**Task instructions:**
From the line containing "Klitzekleine Kleinigkeit, 100 g" to the last line of the records, reproduce every line exactly and print nothing else.

Transcribed page contents:
###
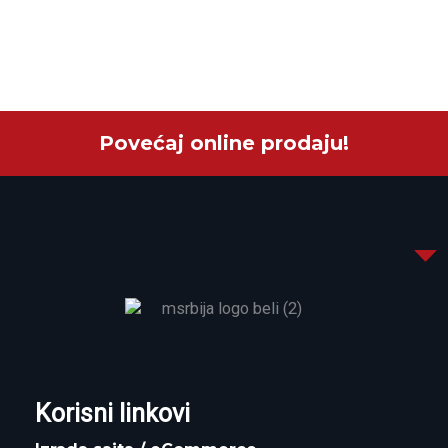
Povećaj online prodaju!
Korisni linkovi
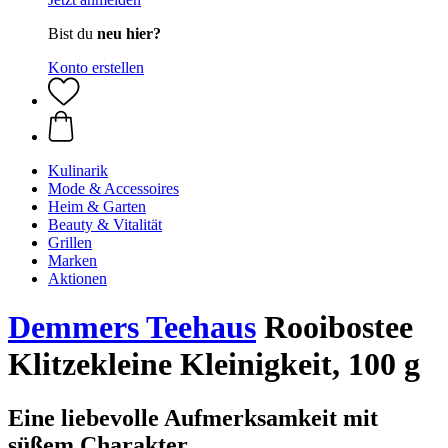
Bist du
neu hier?
Konto erstellen
Kulinarik
Mode & Accessoires
Heim & Garten
Beauty & Vitalität
Grillen
Marken
Aktionen
Demmers Teehaus
Rooibostee
Klitzekleine Kleinigkeit, 100 g
Eine liebevolle Aufmerksamkeit mit
süßem Charakter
###
**Reply:**
Klitzekleine Kleinigkeit, 100 g
Eine liebevolle Aufmerksamkeit mit
süßem Charakter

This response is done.